Ma contestualmente all’assalto dei magistrati di Mani Pulite ai cinque partiti che erano stati la spina dorsale di queste maggioranze (DC, PSI, PSDI, PRI, PLI) nel 1993 Mino Martinazzoli, neo eletto Segretario della DC, convocò i gruppi parlamentari alla Camilluccia per annunciare una svolta epocale: dopo più di quaranta anni di convinta adesione al sistema proporzionale il partito si convertiva ad un sistema maggioritario incardinato per il 75 per cento in collegi uninominali ed il resto con il sistema proporzionale corretto con lo scorporo dei voti dei vincenti i collegi uninominali (il cosiddetto Mattarellum).
In quella occasione presi la parola assieme a Guido Bodrato e Francom Ciliberti per lanciare l’allarme sul risultato nelle Regioni Rosse dove la sinistra avrebbe vinto tutti i collegi uninominali (come poi effettivamente avvenne), ma ci venne risposto che noi avremmo fatto il pieno di deputati al sud.

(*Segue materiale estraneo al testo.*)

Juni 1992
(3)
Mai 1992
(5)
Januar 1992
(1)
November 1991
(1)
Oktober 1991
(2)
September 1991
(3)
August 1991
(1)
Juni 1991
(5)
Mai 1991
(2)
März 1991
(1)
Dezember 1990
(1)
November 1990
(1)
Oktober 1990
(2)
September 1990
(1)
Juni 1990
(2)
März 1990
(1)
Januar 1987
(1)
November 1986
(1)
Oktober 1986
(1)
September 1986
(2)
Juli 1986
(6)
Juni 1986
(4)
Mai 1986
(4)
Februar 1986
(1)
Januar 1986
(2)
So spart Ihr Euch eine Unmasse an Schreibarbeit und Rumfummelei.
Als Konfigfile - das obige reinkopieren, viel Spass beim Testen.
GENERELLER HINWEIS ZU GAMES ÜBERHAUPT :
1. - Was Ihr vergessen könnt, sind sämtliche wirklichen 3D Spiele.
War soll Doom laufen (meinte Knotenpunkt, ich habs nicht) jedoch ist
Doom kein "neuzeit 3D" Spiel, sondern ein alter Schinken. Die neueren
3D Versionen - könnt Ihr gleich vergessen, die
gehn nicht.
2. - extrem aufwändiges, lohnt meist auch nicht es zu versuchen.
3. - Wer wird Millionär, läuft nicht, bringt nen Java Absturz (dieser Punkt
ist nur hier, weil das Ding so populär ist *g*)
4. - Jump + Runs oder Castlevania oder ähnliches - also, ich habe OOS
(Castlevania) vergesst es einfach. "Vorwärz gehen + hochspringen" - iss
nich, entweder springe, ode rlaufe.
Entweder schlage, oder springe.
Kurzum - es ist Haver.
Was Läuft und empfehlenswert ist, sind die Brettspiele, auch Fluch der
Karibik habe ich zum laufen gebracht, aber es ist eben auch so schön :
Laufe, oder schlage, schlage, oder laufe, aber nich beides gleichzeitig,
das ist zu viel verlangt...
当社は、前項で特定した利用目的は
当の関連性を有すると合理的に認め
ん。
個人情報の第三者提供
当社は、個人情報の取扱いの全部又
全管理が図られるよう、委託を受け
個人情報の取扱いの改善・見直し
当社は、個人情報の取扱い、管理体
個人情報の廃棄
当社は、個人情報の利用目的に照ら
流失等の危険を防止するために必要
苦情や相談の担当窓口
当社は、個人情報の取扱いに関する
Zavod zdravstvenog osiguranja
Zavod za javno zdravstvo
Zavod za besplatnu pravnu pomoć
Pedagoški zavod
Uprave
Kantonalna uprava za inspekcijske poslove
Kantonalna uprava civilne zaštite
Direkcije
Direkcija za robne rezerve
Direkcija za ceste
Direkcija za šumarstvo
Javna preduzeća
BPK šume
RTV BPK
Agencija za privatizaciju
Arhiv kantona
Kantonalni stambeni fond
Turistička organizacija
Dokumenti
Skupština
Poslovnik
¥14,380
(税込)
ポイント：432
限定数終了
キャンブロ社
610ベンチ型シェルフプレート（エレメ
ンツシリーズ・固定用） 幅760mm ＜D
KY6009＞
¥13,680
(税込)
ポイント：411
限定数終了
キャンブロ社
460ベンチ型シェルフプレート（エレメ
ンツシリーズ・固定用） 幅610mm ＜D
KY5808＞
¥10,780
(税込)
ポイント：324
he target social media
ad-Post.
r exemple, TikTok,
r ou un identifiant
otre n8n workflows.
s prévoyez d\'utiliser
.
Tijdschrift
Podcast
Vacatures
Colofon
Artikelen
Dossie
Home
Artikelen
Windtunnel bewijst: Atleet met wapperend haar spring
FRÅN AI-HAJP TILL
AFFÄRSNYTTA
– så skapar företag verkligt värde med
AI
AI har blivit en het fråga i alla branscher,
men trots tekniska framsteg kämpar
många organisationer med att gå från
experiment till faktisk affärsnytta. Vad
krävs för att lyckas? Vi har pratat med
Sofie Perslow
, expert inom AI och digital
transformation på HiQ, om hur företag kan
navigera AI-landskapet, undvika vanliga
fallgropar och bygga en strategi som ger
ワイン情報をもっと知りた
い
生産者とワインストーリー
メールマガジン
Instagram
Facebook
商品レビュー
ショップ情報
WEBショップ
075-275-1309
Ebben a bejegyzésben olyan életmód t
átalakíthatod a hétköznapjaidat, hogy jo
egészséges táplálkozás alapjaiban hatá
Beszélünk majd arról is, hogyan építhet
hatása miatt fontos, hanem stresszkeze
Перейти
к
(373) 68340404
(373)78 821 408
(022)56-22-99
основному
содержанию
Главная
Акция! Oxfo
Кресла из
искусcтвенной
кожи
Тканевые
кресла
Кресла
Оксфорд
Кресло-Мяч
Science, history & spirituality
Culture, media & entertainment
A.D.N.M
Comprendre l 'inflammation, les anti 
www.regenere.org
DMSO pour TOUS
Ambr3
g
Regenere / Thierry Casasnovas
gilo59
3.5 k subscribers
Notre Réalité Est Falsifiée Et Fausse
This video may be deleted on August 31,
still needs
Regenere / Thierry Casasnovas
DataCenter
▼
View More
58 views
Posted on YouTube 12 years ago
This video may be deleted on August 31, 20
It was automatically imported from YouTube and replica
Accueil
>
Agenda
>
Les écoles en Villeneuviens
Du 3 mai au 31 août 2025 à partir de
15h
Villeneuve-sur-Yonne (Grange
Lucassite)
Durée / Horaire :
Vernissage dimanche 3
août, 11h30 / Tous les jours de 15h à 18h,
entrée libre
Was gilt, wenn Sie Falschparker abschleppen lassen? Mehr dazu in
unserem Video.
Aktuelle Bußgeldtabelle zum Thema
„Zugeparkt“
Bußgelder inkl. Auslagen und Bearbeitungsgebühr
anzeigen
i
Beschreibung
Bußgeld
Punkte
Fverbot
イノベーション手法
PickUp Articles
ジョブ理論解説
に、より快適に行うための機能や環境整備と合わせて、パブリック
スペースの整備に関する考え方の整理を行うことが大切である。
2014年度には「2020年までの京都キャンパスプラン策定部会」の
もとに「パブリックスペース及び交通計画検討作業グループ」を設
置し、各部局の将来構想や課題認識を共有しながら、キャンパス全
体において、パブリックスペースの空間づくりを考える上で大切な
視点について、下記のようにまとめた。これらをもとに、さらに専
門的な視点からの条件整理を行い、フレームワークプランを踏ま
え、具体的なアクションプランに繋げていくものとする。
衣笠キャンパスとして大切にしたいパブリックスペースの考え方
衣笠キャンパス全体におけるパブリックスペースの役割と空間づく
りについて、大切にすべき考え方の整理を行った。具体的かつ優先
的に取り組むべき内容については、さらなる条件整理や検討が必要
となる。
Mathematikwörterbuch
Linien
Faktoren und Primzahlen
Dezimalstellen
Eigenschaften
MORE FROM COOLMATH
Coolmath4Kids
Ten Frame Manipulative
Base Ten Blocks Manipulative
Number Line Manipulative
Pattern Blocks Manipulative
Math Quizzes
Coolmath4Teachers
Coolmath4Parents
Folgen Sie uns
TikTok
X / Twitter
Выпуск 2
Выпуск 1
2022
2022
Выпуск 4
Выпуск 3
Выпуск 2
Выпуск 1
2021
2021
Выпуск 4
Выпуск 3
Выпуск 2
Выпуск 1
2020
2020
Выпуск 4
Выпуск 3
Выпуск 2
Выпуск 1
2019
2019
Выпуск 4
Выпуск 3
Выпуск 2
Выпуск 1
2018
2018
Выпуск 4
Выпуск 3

Nel dibattito venne posta un’altra importante questione relativa al fatto che, scartata l’ipotesi di un doppio turno alla francese, nel collegio chi prendeva ad esempio il 34 per cento dei voti diventava deputato, mentre magari due competitori con il 32 per cento l’uno erano fuori dalla corsa, pur avendo totalizzato sommandoli il 66 per cento dei voti.
Questa scelta avrebbe inevitabilmente comportato la scomparsa del centro che sarebbe stato risucchiato da una parte o dall’altra, senza peraltro garantire che il sistema fosse in grado di garantire una maggioranza in Parlamento che rappresentasse la maggioranza degli italiani.
Ed infatti dal 1994 al 2018, sia che vincesse il centro destra sia che vincesse il centro sinistra, la maggioranza parlamentare del dopo elezioni (governi Berlusconi e Prodi compresi) rappresentava non la maggioranza ma una minoranza degli elettori, con migrazioni bibliche di deputati e senatori da una parte all’altra del Parlamento in base alle convenienze del momento.
Manca circa un anno e mezzo alle prossime elezioni politiche e la drastica riduzione del numero dei Deputati e Senatori impone di mettere mano alla legge elettorale.
Alla luce delle considerazioni sopraesposte non sarebbe il caso di prendere atto che il sistema di elezione uninominale è stato un disastro e che i cittadini italiani votano già con il sistema proporzionale e la libertà di esprimere preferenze i consiglieri comunali, quelli regionali e i parlamentari europei?
O ancora una volta sarà qualche segretario di partito a decidere a tavolino da Roma chi imporre in un Collegio, umiliando la rappresentanza democratica locale con personaggi pronti poi a qualunque giravolta nella speranza di essere di nuovo eletti?